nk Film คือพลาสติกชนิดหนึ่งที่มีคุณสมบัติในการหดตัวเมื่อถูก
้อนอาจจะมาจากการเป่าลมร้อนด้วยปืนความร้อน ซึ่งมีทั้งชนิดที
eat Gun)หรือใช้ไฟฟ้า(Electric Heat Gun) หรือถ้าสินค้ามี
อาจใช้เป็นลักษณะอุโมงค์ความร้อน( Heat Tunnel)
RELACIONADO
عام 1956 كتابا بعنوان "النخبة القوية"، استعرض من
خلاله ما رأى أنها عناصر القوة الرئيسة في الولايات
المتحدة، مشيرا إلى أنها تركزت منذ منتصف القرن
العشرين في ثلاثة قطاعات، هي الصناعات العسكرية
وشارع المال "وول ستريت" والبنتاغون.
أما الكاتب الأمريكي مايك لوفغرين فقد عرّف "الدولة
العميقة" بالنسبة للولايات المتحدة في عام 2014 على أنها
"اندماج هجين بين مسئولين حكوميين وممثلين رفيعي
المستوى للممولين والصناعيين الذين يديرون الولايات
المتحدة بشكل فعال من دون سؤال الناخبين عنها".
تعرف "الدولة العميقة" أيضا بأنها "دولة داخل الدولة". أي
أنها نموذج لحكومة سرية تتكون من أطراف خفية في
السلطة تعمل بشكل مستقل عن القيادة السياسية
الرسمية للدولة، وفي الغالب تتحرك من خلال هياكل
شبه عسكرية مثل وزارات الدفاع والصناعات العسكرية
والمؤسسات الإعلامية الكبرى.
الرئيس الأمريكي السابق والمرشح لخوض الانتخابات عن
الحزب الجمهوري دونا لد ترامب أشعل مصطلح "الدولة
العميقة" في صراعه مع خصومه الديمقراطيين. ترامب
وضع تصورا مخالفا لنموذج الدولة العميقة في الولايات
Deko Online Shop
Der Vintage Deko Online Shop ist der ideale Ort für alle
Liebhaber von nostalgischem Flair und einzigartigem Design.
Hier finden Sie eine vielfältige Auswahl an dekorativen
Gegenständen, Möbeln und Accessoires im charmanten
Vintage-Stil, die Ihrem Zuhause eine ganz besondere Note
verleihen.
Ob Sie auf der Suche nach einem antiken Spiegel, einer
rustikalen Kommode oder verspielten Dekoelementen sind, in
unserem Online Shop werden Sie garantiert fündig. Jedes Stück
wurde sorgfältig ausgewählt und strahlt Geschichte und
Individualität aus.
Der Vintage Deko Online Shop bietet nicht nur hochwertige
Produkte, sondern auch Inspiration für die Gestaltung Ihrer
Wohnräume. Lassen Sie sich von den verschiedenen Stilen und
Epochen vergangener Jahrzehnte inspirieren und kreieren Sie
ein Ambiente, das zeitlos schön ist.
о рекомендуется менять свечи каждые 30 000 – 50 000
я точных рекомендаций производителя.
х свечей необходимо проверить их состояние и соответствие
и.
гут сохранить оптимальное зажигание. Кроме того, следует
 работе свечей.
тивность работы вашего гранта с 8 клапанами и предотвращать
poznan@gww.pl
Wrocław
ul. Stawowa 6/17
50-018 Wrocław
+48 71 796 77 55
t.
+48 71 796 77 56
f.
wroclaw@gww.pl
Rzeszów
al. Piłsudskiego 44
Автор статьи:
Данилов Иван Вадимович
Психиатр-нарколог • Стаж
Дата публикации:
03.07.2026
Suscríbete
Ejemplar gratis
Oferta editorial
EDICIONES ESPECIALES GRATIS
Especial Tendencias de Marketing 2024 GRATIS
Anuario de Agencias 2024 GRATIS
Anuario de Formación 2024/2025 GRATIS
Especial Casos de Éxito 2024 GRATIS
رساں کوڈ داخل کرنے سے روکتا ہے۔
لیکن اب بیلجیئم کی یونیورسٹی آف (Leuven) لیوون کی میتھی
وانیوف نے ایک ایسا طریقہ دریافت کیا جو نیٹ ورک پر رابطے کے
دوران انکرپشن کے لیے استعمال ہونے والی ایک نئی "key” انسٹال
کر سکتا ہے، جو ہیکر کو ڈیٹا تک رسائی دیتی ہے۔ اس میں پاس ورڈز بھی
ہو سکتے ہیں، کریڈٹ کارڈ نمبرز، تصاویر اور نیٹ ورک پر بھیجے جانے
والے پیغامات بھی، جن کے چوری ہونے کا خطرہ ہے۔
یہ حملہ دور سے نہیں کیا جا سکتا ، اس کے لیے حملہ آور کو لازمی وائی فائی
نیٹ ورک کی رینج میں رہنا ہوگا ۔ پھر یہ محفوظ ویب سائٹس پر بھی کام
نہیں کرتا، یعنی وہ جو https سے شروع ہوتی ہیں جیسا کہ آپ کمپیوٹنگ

**What you need to do**
Only one stretch of the records above is wanted: the lines between the one holding "الرئيس الأمريكي السابق" and the one holding "unserem Online Shop", inclusive, reproduced exactly.

**Your response**
الرئيس الأمريكي السابق والمرشح لخوض الانتخابات عن
الحزب الجمهوري دونا لد ترامب أشعل مصطلح "الدولة
العميقة" في صراعه مع خصومه الديمقراطيين. ترامب
وضع تصورا مخالفا لنموذج الدولة العميقة في الولايات
Deko Online Shop
Der Vintage Deko Online Shop ist der ideale Ort für alle
Liebhaber von nostalgischem Flair und einzigartigem Design.
Hier finden Sie eine vielfältige Auswahl an dekorativen
Gegenständen, Möbeln und Accessoires im charmanten
Vintage-Stil, die Ihrem Zuhause eine ganz besondere Note
verleihen.
Ob Sie auf der Suche nach einem antiken Spiegel, einer
rustikalen Kommode oder verspielten Dekoelementen sind, in
unserem Online Shop werden Sie garantiert fündig. Jedes Stück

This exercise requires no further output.